* Task details *
Copy out, exactly as given, every line from the line with "dont la date" to the end of the listing, both of those lines included.

* Data supplied *
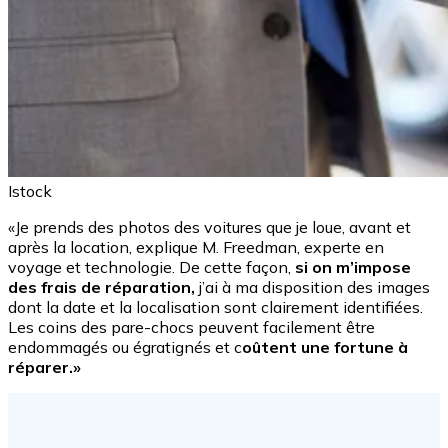
Istock
«Je prends des photos des voitures que je loue, avant et
après la location, explique M. Freedman, experte en
voyage et technologie. De cette façon,
si on m’impose
des frais de réparation,
j’ai à ma disposition des images
dont la date et la localisation sont clairement identifiées.
Les coins des pare-chocs peuvent facilement être
endommagés ou égratignés et c
oûtent une fortune à
réparer.»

* Answer box *
dont la date et la localisation sont clairement identifiées.
Les coins des pare-chocs peuvent facilement être
endommagés ou égratignés et c
oûtent une fortune à
réparer.»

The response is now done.